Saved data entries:
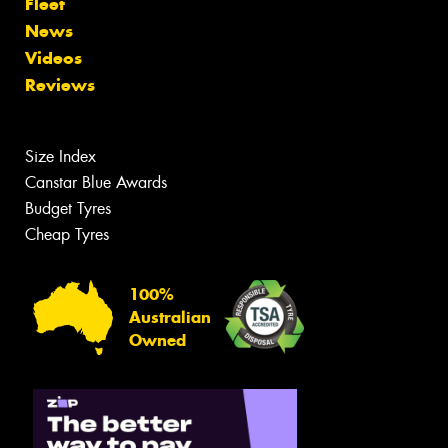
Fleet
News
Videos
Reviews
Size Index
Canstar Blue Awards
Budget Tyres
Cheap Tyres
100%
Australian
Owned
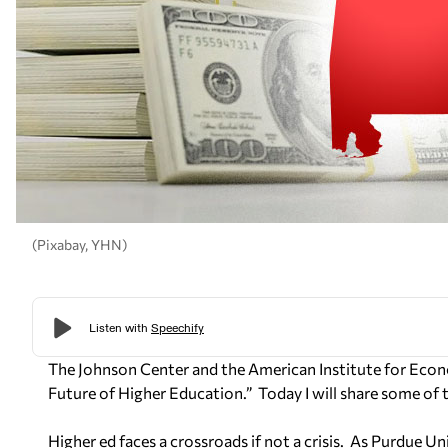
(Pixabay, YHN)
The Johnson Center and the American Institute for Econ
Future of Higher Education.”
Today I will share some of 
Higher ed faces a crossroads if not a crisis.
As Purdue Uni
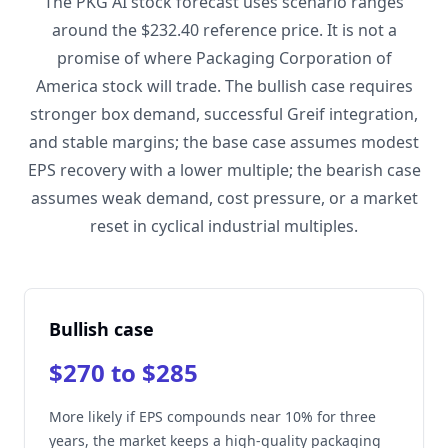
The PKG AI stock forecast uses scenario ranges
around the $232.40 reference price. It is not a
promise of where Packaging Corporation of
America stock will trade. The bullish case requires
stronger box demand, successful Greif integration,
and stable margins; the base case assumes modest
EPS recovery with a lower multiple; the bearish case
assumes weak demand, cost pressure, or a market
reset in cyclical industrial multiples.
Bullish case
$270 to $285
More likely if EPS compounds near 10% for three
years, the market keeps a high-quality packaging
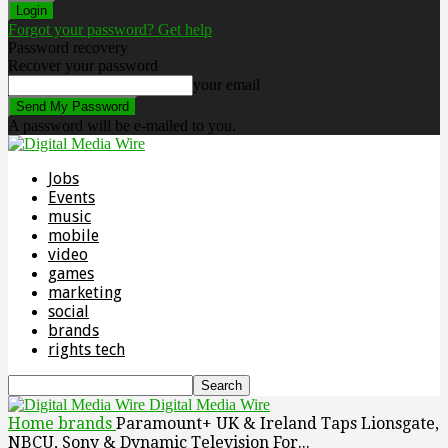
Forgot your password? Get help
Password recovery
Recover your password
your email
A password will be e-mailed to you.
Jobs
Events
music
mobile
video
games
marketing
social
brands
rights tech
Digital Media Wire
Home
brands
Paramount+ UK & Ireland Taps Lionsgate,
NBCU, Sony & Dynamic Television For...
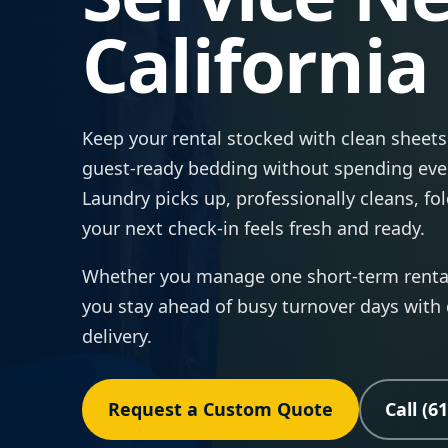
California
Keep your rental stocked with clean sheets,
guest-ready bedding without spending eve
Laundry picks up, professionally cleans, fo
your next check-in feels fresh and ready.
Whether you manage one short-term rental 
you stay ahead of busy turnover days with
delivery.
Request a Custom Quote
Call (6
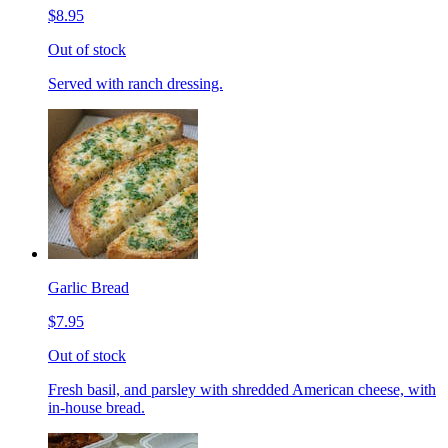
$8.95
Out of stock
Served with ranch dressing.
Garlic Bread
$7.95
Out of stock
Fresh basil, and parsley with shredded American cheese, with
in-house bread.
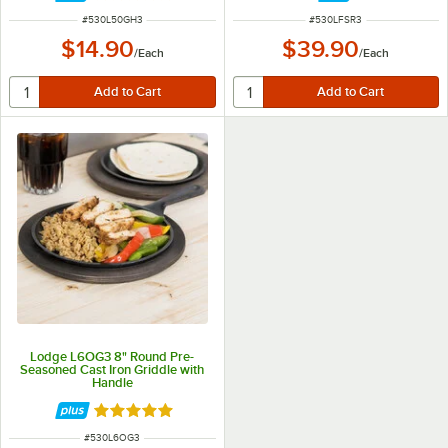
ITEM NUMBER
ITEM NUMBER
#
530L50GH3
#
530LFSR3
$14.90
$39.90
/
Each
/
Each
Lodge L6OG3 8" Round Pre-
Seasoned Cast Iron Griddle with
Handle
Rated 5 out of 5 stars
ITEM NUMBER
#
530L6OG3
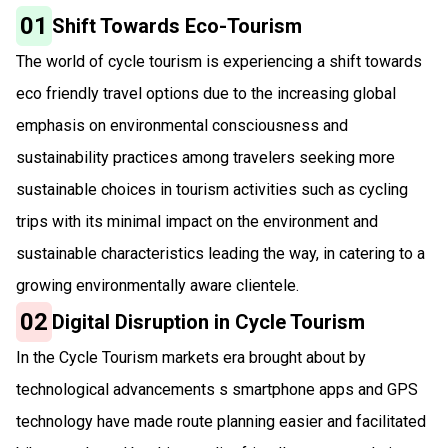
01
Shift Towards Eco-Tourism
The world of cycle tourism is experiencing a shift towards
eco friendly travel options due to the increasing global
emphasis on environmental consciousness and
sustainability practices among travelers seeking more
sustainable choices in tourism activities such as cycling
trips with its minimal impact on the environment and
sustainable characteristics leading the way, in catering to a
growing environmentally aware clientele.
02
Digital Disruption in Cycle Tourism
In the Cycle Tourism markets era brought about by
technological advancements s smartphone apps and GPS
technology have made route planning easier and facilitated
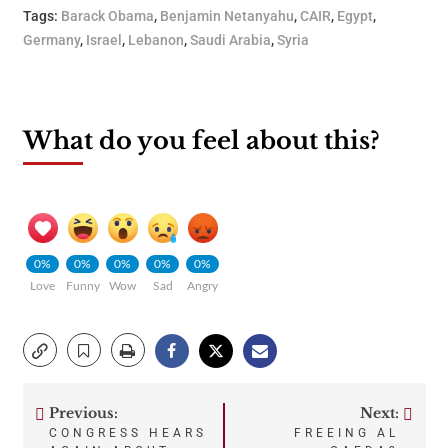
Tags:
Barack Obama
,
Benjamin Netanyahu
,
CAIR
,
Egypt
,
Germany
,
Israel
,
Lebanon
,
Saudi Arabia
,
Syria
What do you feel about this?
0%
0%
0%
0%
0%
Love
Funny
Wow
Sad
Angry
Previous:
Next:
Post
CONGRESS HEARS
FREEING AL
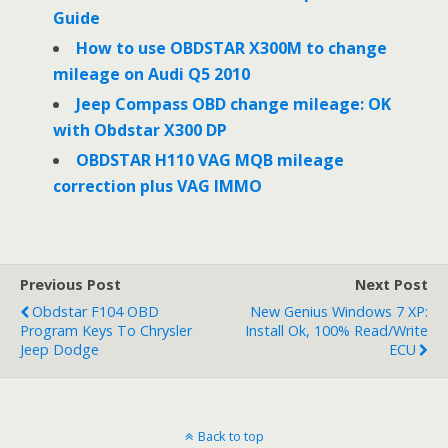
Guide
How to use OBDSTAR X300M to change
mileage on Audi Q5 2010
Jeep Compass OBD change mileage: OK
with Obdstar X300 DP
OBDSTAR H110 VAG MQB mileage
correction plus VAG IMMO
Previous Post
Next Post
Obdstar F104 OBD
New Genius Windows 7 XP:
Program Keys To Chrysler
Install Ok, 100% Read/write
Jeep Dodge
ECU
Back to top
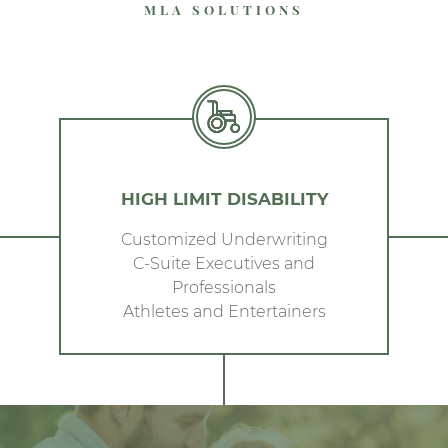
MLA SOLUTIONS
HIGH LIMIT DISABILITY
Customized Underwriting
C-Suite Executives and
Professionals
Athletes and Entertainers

Task details:
Output every entry above verbatim, but leave out the pictures.

Task response:
Fleet
News
Videos
Reviews
Size Index
Canstar Blue Awards
Budget Tyres
Cheap Tyres
100%
Australian
Owned
(Pixabay, YHN)
The Johnson Center and the American Institute for Econ
Future of Higher Education.”
Today I will share some of 
Higher ed faces a crossroads if not a crisis.
As Purdue Uni
The PKG AI stock forecast uses scenario ranges
around the $232.40 reference price. It is not a
promise of where Packaging Corporation of
America stock will trade. The bullish case requires
stronger box demand, successful Greif integration,
and stable margins; the base case assumes modest
EPS recovery with a lower multiple; the bearish case
assumes weak demand, cost pressure, or a market
reset in cyclical industrial multiples.
Bullish case
$270 to $285
More likely if EPS compounds near 10% for three
years, the market keeps a high-quality packaging
Forgot your password? Get help
Password recovery
Recover your password
your email
A password will be e-mailed to you.
Jobs
Events
music
mobile
video
games
marketing
social
brands
rights tech
Digital Media Wire
Home
brands
Paramount+ UK & Ireland Taps Lionsgate,
NBCU, Sony & Dynamic Television For...
California
Keep your rental stocked with clean sheets,
guest-ready bedding without spending eve
Laundry picks up, professionally cleans, fo
your next check-in feels fresh and ready.
Whether you manage one short-term rental 
you stay ahead of busy turnover days with
delivery.
Request a Custom Quote
Call (6
$8.95
Out of stock
Served with ranch dressing.
Garlic Bread
$7.95
Out of stock
Fresh basil, and parsley with shredded American cheese, with
in-house bread.
ITEM NUMBER
ITEM NUMBER
#
530L50GH3
#
530LFSR3
$14.90
$39.90
/
Each
/
Each
Lodge L6OG3 8" Round Pre-
Seasoned Cast Iron Griddle with
Handle
Rated 5 out of 5 stars
ITEM NUMBER
#
530L6OG3
01
Shift Towards Eco-Tourism
The world of cycle tourism is experiencing a shift towards
eco friendly travel options due to the increasing global
emphasis on environmental consciousness and
sustainability practices among travelers seeking more
sustainable choices in tourism activities such as cycling
trips with its minimal impact on the environment and
sustainable characteristics leading the way, in catering to a
growing environmentally aware clientele.
02
Digital Disruption in Cycle Tourism
In the Cycle Tourism markets era brought about by
technological advancements s smartphone apps and GPS
technology have made route planning easier and facilitated
Tags:
Barack Obama
,
Benjamin Netanyahu
,
CAIR
,
Egypt
,
Germany
,
Israel
,
Lebanon
,
Saudi Arabia
,
Syria
What do you feel about this?
0%
0%
0%
0%
0%
Love
Funny
Wow
Sad
Angry
Previous:
Next:
Post
CONGRESS HEARS
FREEING AL
Guide
How to use OBDSTAR X300M to change
mileage on Audi Q5 2010
Jeep Compass OBD change mileage: OK
with Obdstar X300 DP
OBDSTAR H110 VAG MQB mileage
correction plus VAG IMMO
Previous Post
Next Post
Obdstar F104 OBD
New Genius Windows 7 XP:
Program Keys To Chrysler
Install Ok, 100% Read/write
Jeep Dodge
ECU
Back to top
MLA SOLUTIONS
HIGH LIMIT DISABILITY
Customized Underwriting
C-Suite Executives and
Professionals
Athletes and Entertainers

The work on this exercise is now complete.